> **Your task**
Every record must be transcribed in its entirety, apart from the images, which are to be omitted.

> **Dataset records**
◇ ◇ ◇ ◇ ◇

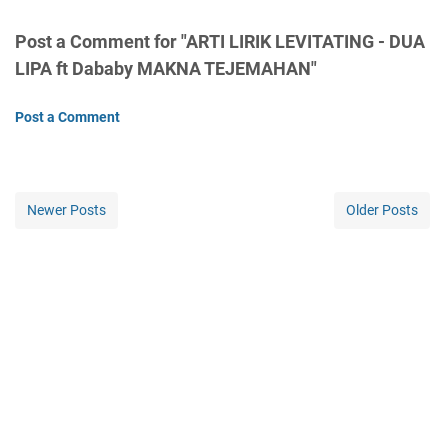
Post a Comment for "ARTI LIRIK LEVITATING - DUA
LIPA ft Dababy MAKNA TEJEMAHAN"
Post a Comment
Newer Posts
Older Posts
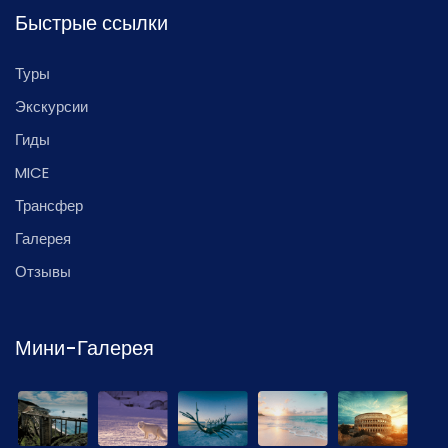
Быстрые ссылки
Туры
Экскурсии
Гиды
MICE
Трансфер
Галерея
Отзывы
Мини-Галерея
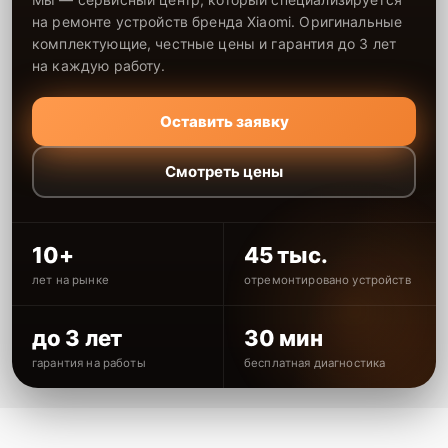
на ремонте устройств бренда Xiaomi. Оригинальные
комплектующие, честные цены и гарантия до 3 лет
на каждую работу.
Оставить заявку
Смотреть цены
10+
45 тыс.
лет на рынке
отремонтировано устройств
до 3 лет
30 мин
гарантия на работы
бесплатная диагностика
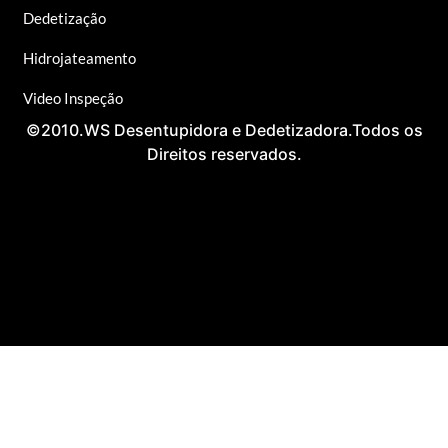
Dedetização
Hidrojateamento
Video Inspeção
©2010.WS Desentupidora e Dedetizadora.Todos os
Direitos reservados.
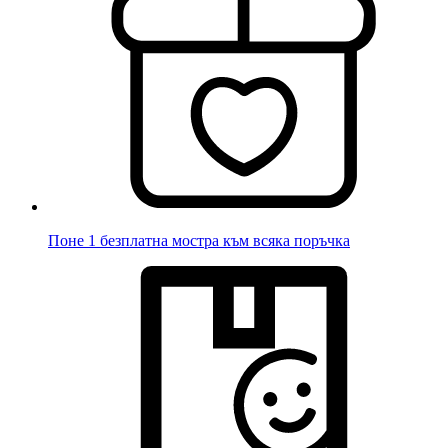
Поне 1 безплатна мостра към всяка поръчка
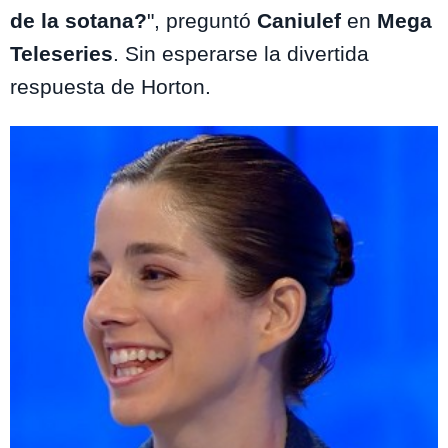
de la sotana?
", preguntó
Caniulef
en
Mega
Teleseries
. Sin esperarse la divertida
respuesta de Horton.
Te puede interesar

◇ ◇ ◇ ◇ ◇

> **Exercise output**
Post a Comment for "ARTI LIRIK LEVITATING - DUA
LIPA ft Dababy MAKNA TEJEMAHAN"
Post a Comment
Newer Posts
Older Posts
Быстрые ссылки
Туры
Экскурсии
Гиды
MICE
Трансфер
Галерея
Отзывы
Мини-Галерея
на ремонте устройств бренда Xiaomi. Оригинальные
комплектующие, честные цены и гарантия до 3 лет
на каждую работу.
Оставить заявку
Смотреть цены
10+
45 тыс.
лет на рынке
отремонтировано устройств
до 3 лет
30 мин
гарантия на работы
бесплатная диагностика
Dedetização
Hidrojateamento
Video Inspeção
©2010.WS Desentupidora e Dedetizadora.Todos os
Direitos reservados.
Поне 1 безплатна мостра към всяка поръчка
de la sotana?
", preguntó
Caniulef
en
Mega
Teleseries
. Sin esperarse la divertida
respuesta de Horton.
Te puede interesar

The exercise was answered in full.